New-found Identity in Abaca
Abaca or Manila hemp is a plant of the family Musaceae. This plant, which mostly grows in tropical countries, can be found and cultivated here in the Philippines. Abaca grows best in loamy, rich, and loose soil that has good drainage.
Abaca is one of the topmost exported resources of the Philippines up to date. Additionally, the country is reported as the top exporter of this raw fiber world-wide. According to the Philippine abaca industry road map 2018-2022, the country generated an average of $97.1 million per year in the last 10 years from this commodity. But what has been the impact of abaca beyond its economic contributions?
In the Island of Catanduanes, Bicol, Philippines, where this fiber is also locally cultivated, celebrates an annual Abaca Festival since 2016 to recognize the importance of abaca in the local economy, its role as a source of livelihood for the locals, and the impact in the culture and daily life of the locals.
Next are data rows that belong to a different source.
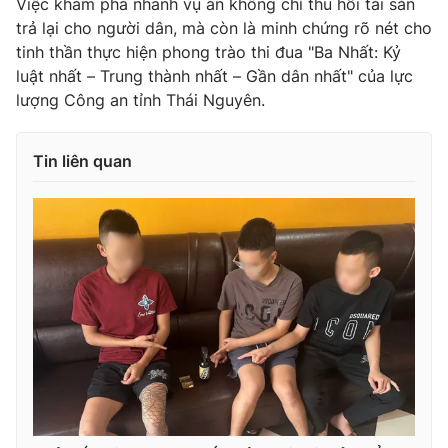
Việc khám phá nhanh vụ án không chỉ thu hồi tài sản
trả lại cho người dân, mà còn là minh chứng rõ nét cho
tinh thần thực hiện phong trào thi đua "Ba Nhất: Kỷ
luật nhất – Trung thành nhất – Gần dân nhất" của lực
lượng Công an tỉnh Thái Nguyên.
Tin liên quan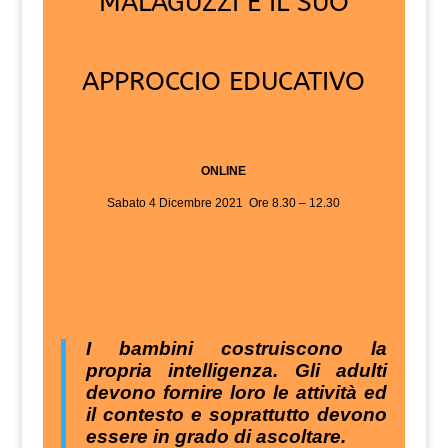
MALAGUZZI E IL SUO
APPROCCIO EDUCATIVO
ONLINE
Sabato 4 Dicembre 2021 Ore 8.30 – 12.30
I bambini costruiscono la
propria intelligenza. Gli adulti
devono fornire loro le attività ed
il contesto e soprattutto devono
essere in grado di ascoltare.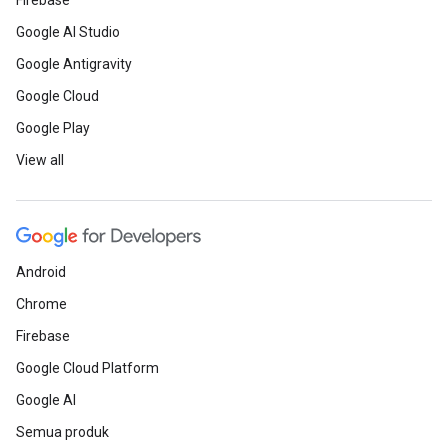
Firebase
Google AI Studio
Google Antigravity
Google Cloud
Google Play
View all
Android
Chrome
Firebase
Google Cloud Platform
Google AI
Semua produk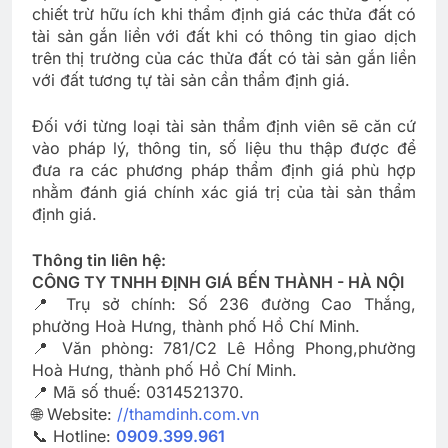
chiết trừ hữu ích khi thẩm định giá các thửa đất có
tài sản gắn liền với đất khi có thông tin giao dịch
trên thị trường của các thửa đất có tài sản gắn liền
với đất tương tự tài sản cần thẩm định giá.
Đối với từng loại tài sản thẩm định viên sẽ căn cứ
vào pháp lý, thông tin, số liệu thu thập được để
đưa ra các phương pháp thẩm định giá phù hợp
nhằm đánh giá chính xác giá trị của tài sản thẩm
định giá.
Thông tin liên hệ:
CÔNG TY TNHH ĐỊNH GIÁ BẾN THÀNH - HÀ NỘI
📍 Trụ sở chính: Số 236 đường Cao Thắng,
phường Hoà Hưng, thành phố Hồ Chí Minh.
📍 Văn phòng: 781/C2 Lê Hồng Phong,phường
Hoà Hưng, thành phố Hồ Chí Minh.
📍 Mã số thuế: 0314521370.
🌐 Website:
//thamdinh.com.vn
📞 Hotline:
0909.399.961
The week-long celebration of the festival starts at the Immaculate Conception Cathedral to bless the celebration, participants, and give thanks for the abundant harvest of the fiber. This is then followed by the opening of the Tourism and Trade Fair in the Capitol ground that showcases the versatility of the fiber in various industries such as fashion, handicrafts, furniture, specialty paper, and even engineering.
Afterward, a parade of street dance performers and floats fill the streets with vibrant colors where locally manufactured abaca handicrafts are showcased to the people. This segment does not just do a fine job in elevating the joy and excitement of locals and visitors, but also displays the many faces that abaca can be made into through the talents and skills of the people.
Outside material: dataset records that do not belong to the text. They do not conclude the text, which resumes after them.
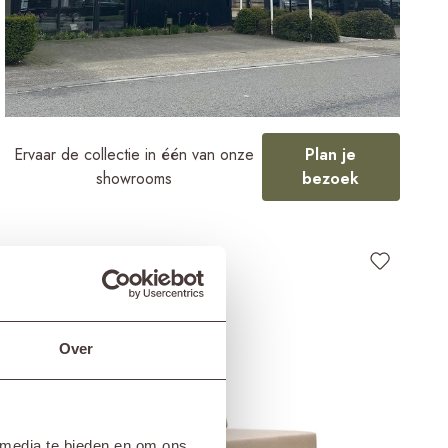
Ervaar de collectie in één van onze
Plan je
showrooms
bezoek
Over
 media te bieden en om ons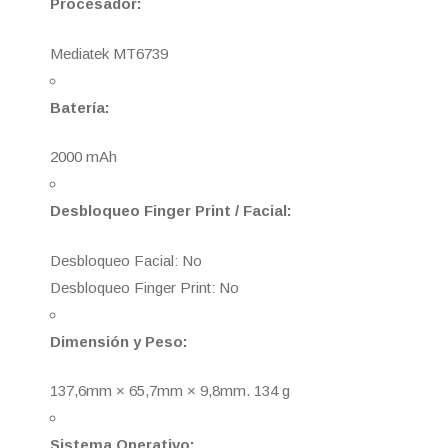
Procesador:
Mediatek MT6739
Batería:
2000 mAh
Desbloqueo Finger Print / Facial:
Desbloqueo Facial: No
Desbloqueo Finger Print: No
Dimensión y Peso:
137,6mm × 65,7mm × 9,8mm. 134 g
Sistema Operativo: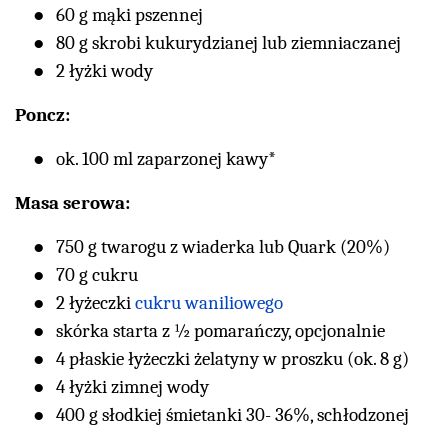
60 g mąki pszennej
80 g skrobi kukurydzianej lub ziemniaczanej
2 łyżki wody
Poncz:
ok. 100 ml zaparzonej kawy*
Masa serowa:
750 g twarogu z wiaderka lub Quark (20%)
70 g cukru
2 łyżeczki
cukru waniliowego
skórka starta z ½ pomarańczy, opcjonalnie
4 płaskie łyżeczki żelatyny w proszku (ok. 8 g)
4 łyżki zimnej wody
400 g słodkiej śmietanki 30- 36%, schłodzonej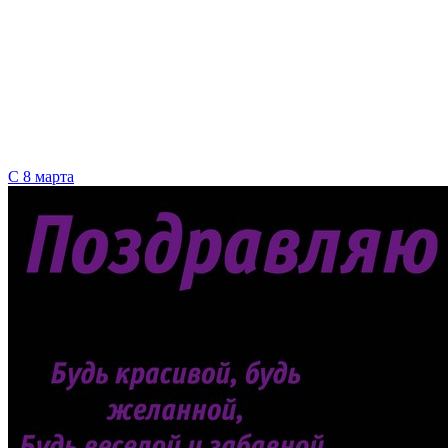
С 8 марта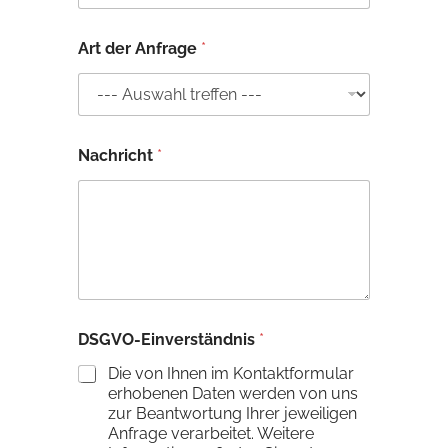
Art der Anfrage
*
d
Nachricht
*
e
r
D
S
G
V
O
-
E
i
DSGVO-Einverständnis
*
n
v
Die von Ihnen im Kontaktformular
e
erhobenen Daten werden von uns
r
zur Beantwortung Ihrer jeweiligen
s
Anfrage verarbeitet. Weitere
t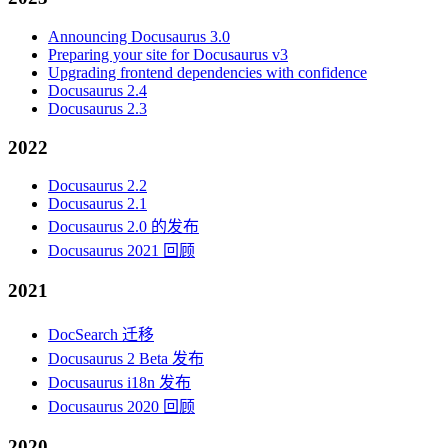
Announcing Docusaurus 3.0
Preparing your site for Docusaurus v3
Upgrading frontend dependencies with confidence
Docusaurus 2.4
Docusaurus 2.3
2022
Docusaurus 2.2
Docusaurus 2.1
Docusaurus 2.0 的发布
Docusaurus 2021 回顾
2021
DocSearch 迁移
Docusaurus 2 Beta 发布
Docusaurus i18n 发布
Docusaurus 2020 回顾
2020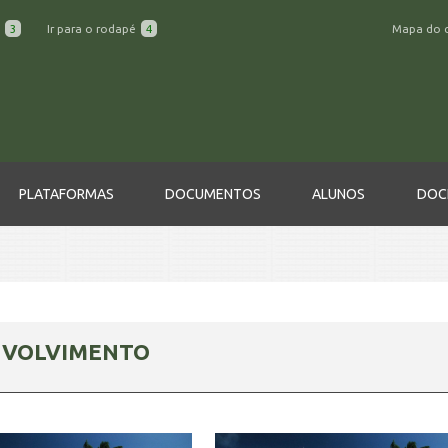
a
3
Ir para o rodapé
4
Mapa do 
PLATAFORMAS
DOCUMENTOS
ALUNOS
DOC
NVOLVIMENTO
During the 2019 Abaca Festival Celebration, the locality conducted a summit that tackled the abaca industry both in a local and international settings, and the proposed Provincial Ordinance on quality abaca fiber sustainability discussed by the Philippine Fiber Industry Development Authority.
Aside from the fun-filled activities and events, this festival also gave job opportunities to the community through their job fairs.
It was clear that this festival was not just about the celebration of abaca, but also for the recognition of its people. It is emphasized that through the efforts of the abaca farmers and the rest of the locality, their defeats, success, stories, and resilience will be forever reflected in these abaca-made products we see today: that the new identity of Catanduanes is found in abaca.